Provisions pointing to a fund more about improving rural health than political considerations
Despite the political provisions above, there are plenty of great ideas for improving rural health care in the state application document that are more likely to enjoy broad support. Elements like encouraging nutrition education for providers, encouraging health and lifestyle changes in rural communities, licensure changes to improve provider access, improving access to EMS and building up systems of preventive care are all sound ideas that many states have been trying for years (pp 73, 74, 77, 79, 83). New funding opportunities will be welcomed by states and may complement existing efforts.

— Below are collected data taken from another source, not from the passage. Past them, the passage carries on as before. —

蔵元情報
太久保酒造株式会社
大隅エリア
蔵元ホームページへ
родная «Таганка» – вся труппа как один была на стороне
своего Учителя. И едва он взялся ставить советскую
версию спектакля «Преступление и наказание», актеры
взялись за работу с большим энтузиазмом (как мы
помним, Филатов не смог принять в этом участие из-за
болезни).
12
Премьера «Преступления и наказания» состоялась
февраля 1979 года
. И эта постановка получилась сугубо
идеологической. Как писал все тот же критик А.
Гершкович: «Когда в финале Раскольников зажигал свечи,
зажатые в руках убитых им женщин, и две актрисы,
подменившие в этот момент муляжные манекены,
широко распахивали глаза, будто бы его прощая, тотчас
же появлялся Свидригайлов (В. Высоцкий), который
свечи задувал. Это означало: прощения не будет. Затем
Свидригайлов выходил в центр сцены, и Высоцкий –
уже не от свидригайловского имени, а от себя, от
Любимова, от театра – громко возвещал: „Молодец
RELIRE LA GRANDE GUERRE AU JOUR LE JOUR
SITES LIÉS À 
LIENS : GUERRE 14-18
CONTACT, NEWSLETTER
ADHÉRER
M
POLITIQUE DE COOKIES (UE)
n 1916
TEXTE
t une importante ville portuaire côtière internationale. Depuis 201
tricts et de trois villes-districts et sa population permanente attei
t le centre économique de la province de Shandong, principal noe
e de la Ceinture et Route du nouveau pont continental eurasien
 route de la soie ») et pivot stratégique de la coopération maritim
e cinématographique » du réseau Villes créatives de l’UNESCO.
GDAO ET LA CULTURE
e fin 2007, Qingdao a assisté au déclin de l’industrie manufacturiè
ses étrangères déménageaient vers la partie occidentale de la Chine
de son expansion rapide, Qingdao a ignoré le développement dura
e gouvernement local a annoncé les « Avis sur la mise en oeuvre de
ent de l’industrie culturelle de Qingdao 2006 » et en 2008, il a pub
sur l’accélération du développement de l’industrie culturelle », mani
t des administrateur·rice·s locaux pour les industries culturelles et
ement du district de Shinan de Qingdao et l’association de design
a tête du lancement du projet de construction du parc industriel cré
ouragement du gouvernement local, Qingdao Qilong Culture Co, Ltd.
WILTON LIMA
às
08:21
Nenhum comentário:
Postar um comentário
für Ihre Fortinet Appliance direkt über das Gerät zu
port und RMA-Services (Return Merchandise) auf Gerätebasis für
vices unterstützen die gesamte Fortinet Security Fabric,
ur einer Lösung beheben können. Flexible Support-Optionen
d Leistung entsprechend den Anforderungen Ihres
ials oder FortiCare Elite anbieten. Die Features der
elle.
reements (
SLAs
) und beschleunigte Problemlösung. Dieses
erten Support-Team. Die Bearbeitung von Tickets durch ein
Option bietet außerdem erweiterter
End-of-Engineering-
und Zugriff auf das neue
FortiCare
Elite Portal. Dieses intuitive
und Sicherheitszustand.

A particularly strong part of the application that highlights rural health improvement rather than politics are the illustrative examples of state initiatives possible under the fund (pp 97-118). Starting with a comprehensive description of a population health infrastructure initiative that is aimed at increasing access to primary care, preventive care, and behavioral health services, the examples are wide-ranging and include links to already-existing state initiatives that are working well. Other examples include a quality-of-care initiative to enable rural residents to easily access high quality, appropriate care at more regional centers and a comprehensive plan to recruit and retain multiple types of health care workers in rural areas. These are all positive signs. How viable such funded efforts will be over the long run will be the key question as the massive Medicaid cuts under H.R. 1 are fully implemented.

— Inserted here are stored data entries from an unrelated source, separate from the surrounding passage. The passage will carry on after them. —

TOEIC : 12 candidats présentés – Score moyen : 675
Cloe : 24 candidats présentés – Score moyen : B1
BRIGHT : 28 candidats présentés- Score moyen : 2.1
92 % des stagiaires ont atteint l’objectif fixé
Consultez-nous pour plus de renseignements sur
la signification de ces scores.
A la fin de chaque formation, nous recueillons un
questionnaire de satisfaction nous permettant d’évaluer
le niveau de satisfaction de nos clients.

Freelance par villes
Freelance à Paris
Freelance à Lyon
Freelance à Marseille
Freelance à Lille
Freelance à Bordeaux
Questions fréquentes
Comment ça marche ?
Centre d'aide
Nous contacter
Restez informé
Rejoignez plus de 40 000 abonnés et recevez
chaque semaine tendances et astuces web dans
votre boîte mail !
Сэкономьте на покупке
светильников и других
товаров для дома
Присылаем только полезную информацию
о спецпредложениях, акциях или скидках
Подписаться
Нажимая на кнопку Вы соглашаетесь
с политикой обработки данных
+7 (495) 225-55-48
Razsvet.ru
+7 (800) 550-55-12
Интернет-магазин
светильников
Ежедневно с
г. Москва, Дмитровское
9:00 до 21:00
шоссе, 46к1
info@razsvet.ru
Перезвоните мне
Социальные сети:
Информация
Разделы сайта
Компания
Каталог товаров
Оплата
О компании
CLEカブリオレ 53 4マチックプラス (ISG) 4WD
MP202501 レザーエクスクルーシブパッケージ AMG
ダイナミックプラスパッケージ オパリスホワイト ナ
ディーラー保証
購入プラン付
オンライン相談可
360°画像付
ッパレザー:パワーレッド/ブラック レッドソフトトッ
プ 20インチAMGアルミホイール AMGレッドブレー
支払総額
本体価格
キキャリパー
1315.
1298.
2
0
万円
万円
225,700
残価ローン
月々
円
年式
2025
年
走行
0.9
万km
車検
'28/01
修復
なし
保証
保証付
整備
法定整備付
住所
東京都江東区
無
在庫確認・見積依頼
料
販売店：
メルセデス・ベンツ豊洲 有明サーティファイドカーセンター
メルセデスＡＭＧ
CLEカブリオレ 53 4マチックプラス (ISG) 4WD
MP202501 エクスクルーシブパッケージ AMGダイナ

As a part of Georgetown University, an institution founded by the Jesuits, in debates we often strive to reflect “the Ignatian Presupposition”, the idea that we must always begin with the assumption that others are acting with goodwill in their presentation of ideas and proposals. So let us follow Saint Ignatius here and assume that the rural health fund is exactly that – a fund that will be used for the greater good across America to improve health care in our rural and underserved areas without undue political influence. However, our values also include the Jesuit precept of being “people for and with others”, or in other words a commitment to serving humanity and in particular those marginalized from the mainstream. Rural areas in America, like Down East North Carolina, have proud traditions of hard work and community resilience and deserve the same access and opportunity for quality health care as any other more urban areas in our country. What people in these communities don’t deserve is not only a historically large cut to Medicaid funding, but also a “Rural Health Transformation Fund” that is more about political expediency than rural health improvement.
We’ll be following the implementation of the RHTF to see how the rubber meets the (rural) road.